> How to complete this task
Copy out the listing that follows, exactly, without its pictures.

> Input data
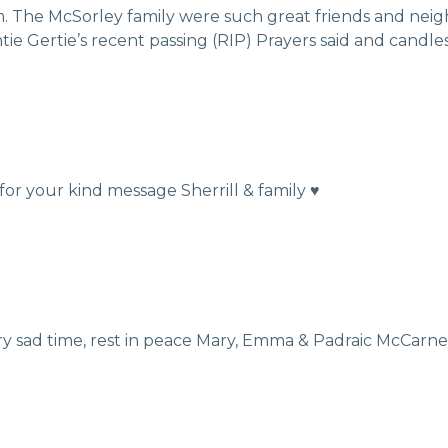
. The McSorley family were such great friends and neig
e Gertie’s recent passing (RIP) Prayers said and candles 
r your kind message Sherrill & family ♥️
ery sad time, rest in peace Mary, Emma & Padraic McCarn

> Response to this task
. The McSorley family were such great friends and neig
e Gertie’s recent passing (RIP) Prayers said and candles 
r your kind message Sherrill & family ♥️
ery sad time, rest in peace Mary, Emma & Padraic McCarn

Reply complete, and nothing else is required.